Cette dernière idée aurait mérité d'être
creusée. Car si la psychanalyse ne se trouve pas aussi marginalisée
que ce gros livre voudrait le faire accroire, elle n'en a pas moins
trouvé en France une terre d'accueil privilégiée.
Hélas, les auteurs du Livre noir ne se donnent pas la
peine d'explorer la généalogie (historique et intellectuelle)
des épousailles franco-analytiques.
Pour eux, le succès de la pratique freudienne peut se ramener
à quelques raisons sommaires. La paresse, pour commencer
: c'est une "activité facile" , qui exige essentiellement
de savoir "émettre régulièrement quelques
"mhms" pour assurer le client qu'il est écouté"
. La fumisterie, ensuite : c'est une jolie histoire qui promet aux
naïfs une ample plongée dans les "profondeurs"
de leur âme. La cupidité, enfin : "les psychanalystes
universitaires médecins et surtout psychologues n'ont aucun
intérêt à ce que des recherches nouvelles modifient
les convictions en place, car ils tirent une grande partie de leurs
revenus (en cash, bien entendu) de la psychanalyse...", note
le psychiatre Jean Cottraux, pour décrire une France longtemps
"confite en psychanalyse", comme autrefois en religion.
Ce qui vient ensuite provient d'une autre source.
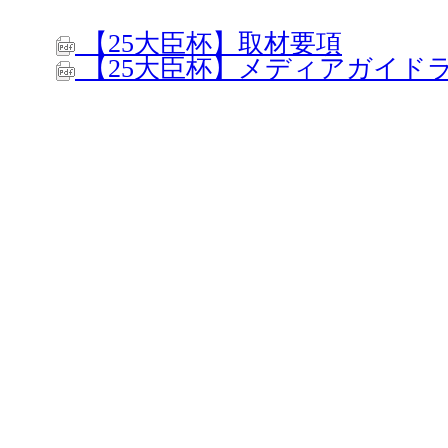
【25大臣杯】取材要項
【25大臣杯】メディアガイド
Les Français seraient-ils plus paresseux, plus mystificateurs,
plus vénaux que le reste de l'humanité ? Mêlant
textes inédits et articles déjà publiés,
témoignages personnels et extraits d'entretiens, chiffres
hasardeux et "chapeaux" accrocheurs ("gourou, mythe,
imposteur, génie... les mots se bousculent dès lors
qu'il s'agit de Lacan" ...), ce pot-pourri de l'antifreudisme
contemporain ne pousse pas l'enquête jusque-là. Et
pour cause : délaissant vite le débat d'idées
et la confrontation théorique, il préfère
procéder à une charge sans nuance contre une psychanalyse
accusée de tous les maux.
C'est qu'ici, au coeur du projet, il y a la détestation.
Ainsi Jacques Van Rillaer, l'un des principaux maîtres d'oeuvre
du Livre noir de la psychanalyse, qui retrace ici son itinéraire
d'analyste belge "déconverti" , n'est pas loin
d'ériger l'exécration en principe méthodologique
: "Certaines haines sont légitimes, en particulier lorsqu'elles
sont provoquées par le spectacle récurrent de la mauvaise
foi, de l'arrogance et de la manipulation de gens qui souffrent.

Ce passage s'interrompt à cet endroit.